7. The next issue is department has taken a view that the product is not meant for retail sale at all and therefore it cannot be assessed under Section 4A. For this purpose, the ld. counsel relied upon the decision of the Tribunal in the case of ITEL Industries Pvt. Ltd. (2003-TIOL-218-CESTAT-BAN). It was observed in that case by the Tribunal that "Further, there is no requirement under Section 4A or under Packaged Commodities Rules that goods covered by this provision should actually be sold in retail. The definition of 'Retail Sale" under Rule 2 specifically covers "distribution disposal" other than through sale also. The amplitude and coverage of the Packaged Commodities Rules extend to goods packed for disposal other than through sale also." The definition of the retail sale is reproduced as under:

"Retail Sale", in relation to a commodity, means the sale, distribution or delivery of such commodity through retail sales agencies or other instrumentalities for consumption by an individual or a group of individuals or any other consumer;"

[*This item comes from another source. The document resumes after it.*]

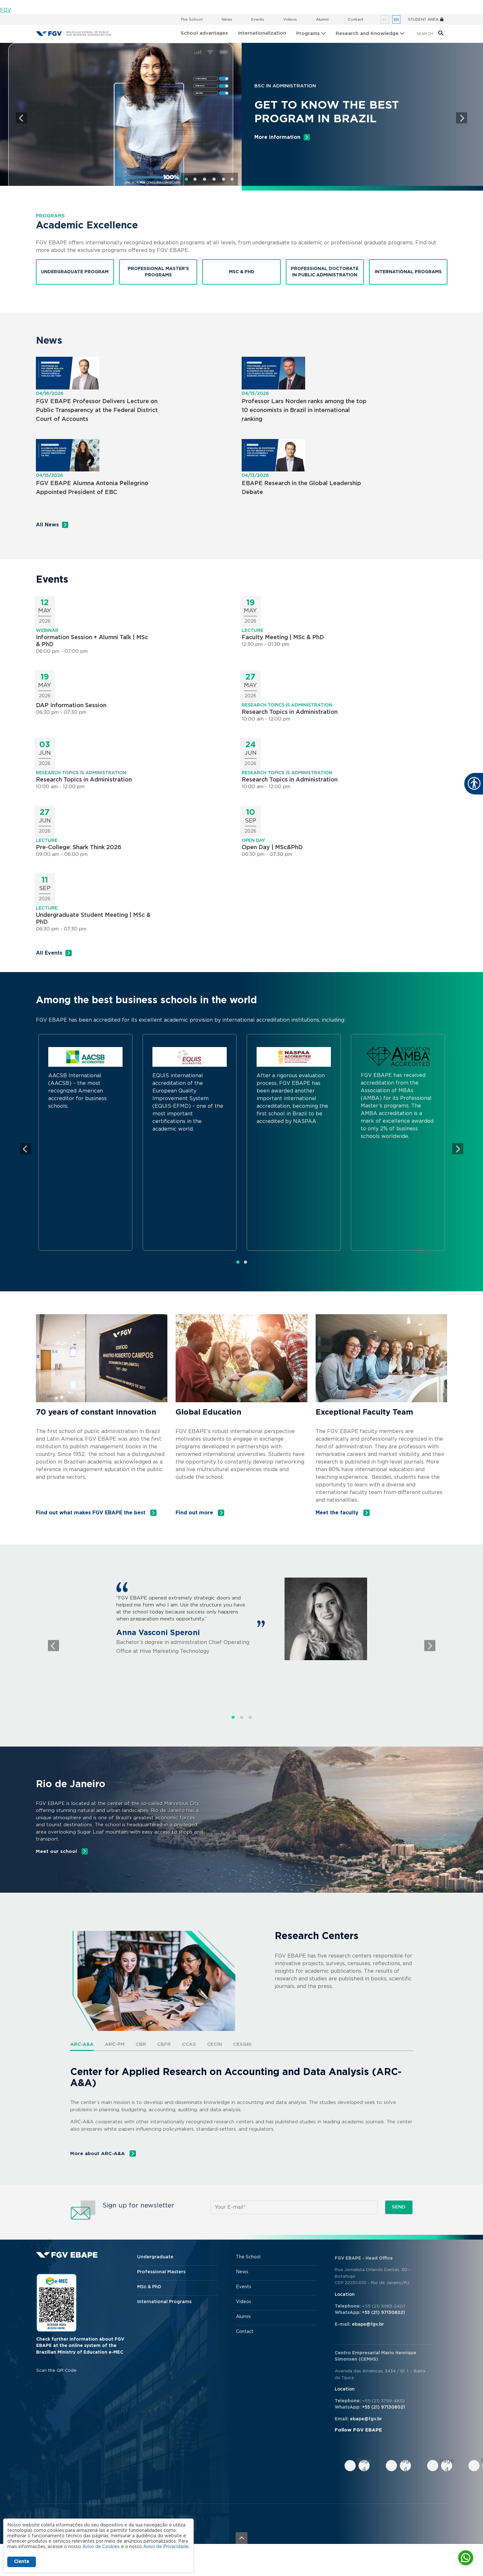 This screenshot has height=2576, width=483. Describe the element at coordinates (78, 847) in the screenshot. I see `Pre-College: Shark Think 2026` at that location.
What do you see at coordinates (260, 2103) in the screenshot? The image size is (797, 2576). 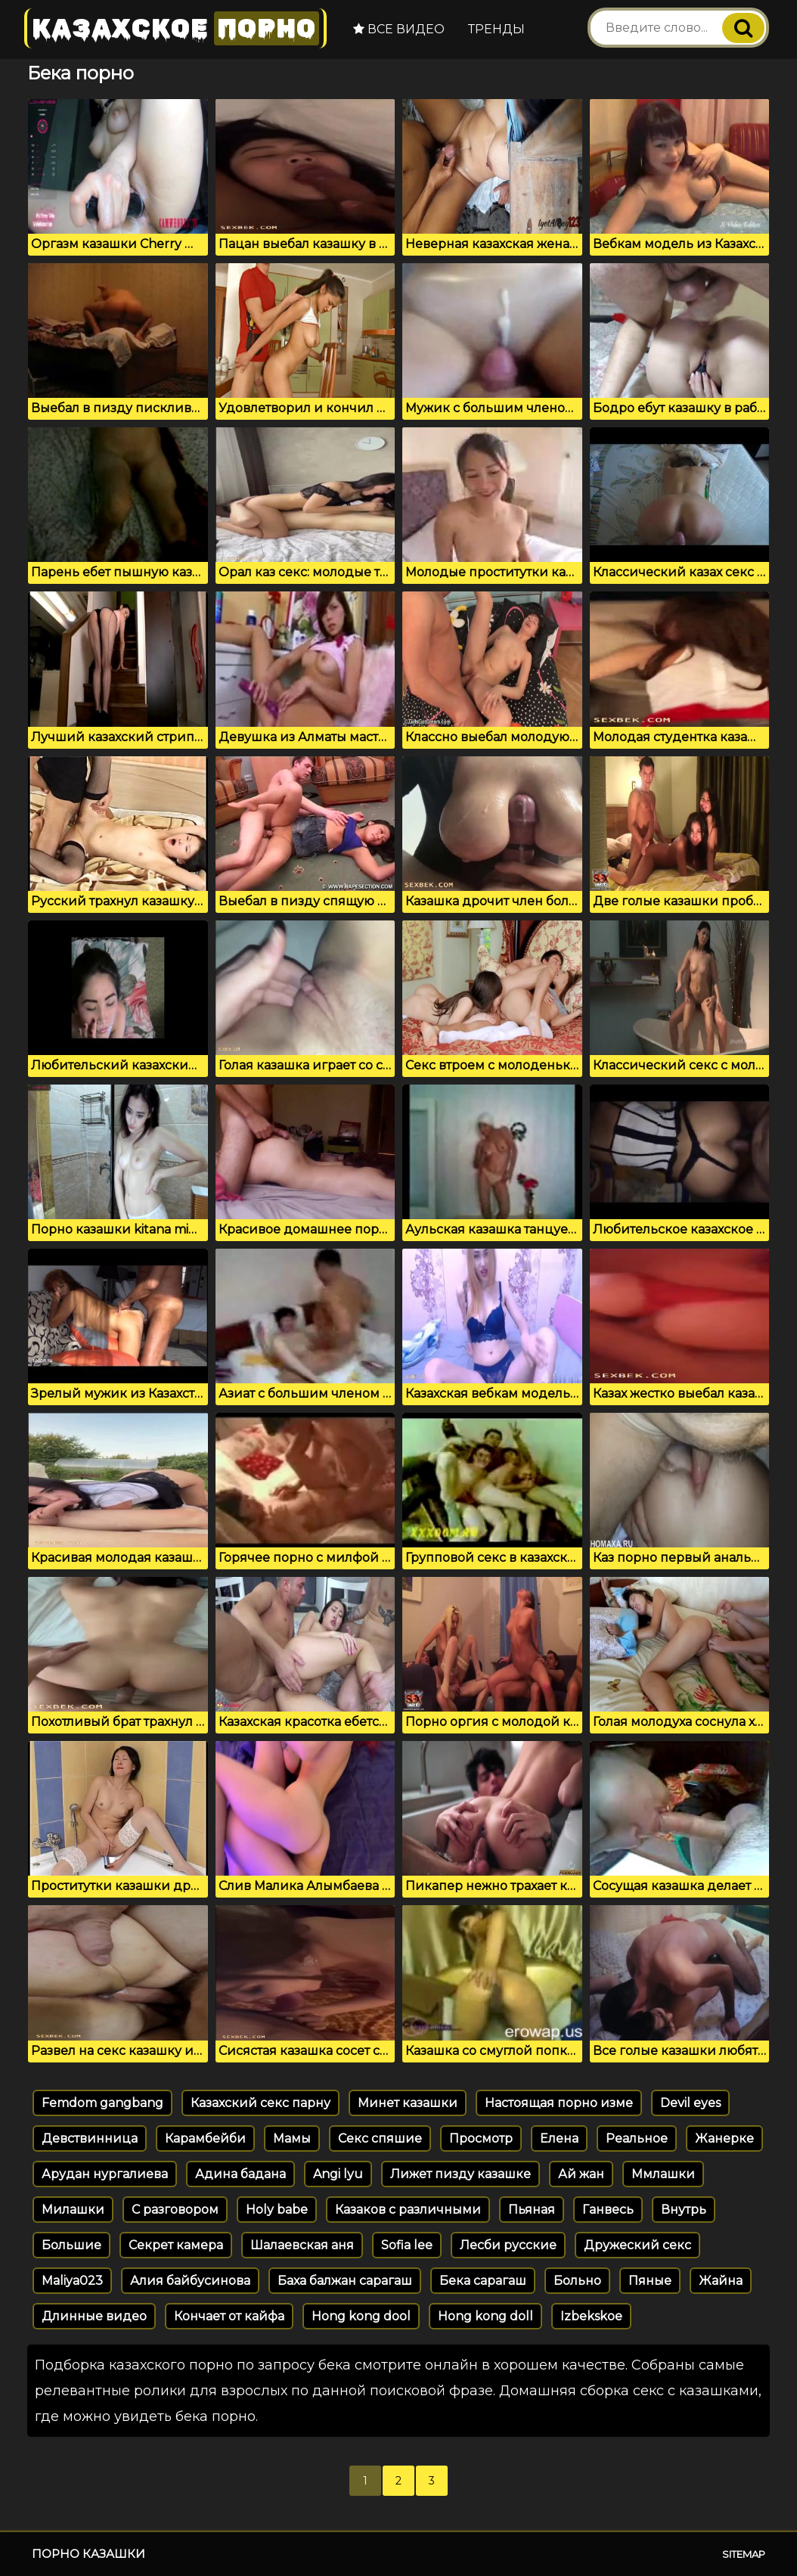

The rule makes it quite clear that the retail sale definition is vide enough to cover the transaction in question and therefore unless an assessee claims exemption from printing MRP under Rule 34 of SWM Rules, the MRP is required to be printed and assessable value has to be determined under Section 4A of Central Excise Act, 1944.”

In fine, it was held that the goods were correctly assessed by the assessee u/s 4A of the CEA, 1944 and since the issue was decided on merits in favour of the appellants, the question of penalty or confirmation of demand does not arise.

In passing: By the way, s.4A was inserted in the CEA, 1944 on 14.05.1997 to garner more revenue in respect of specified commodities than that which was being collected u/s 4 of the CEA, 1944.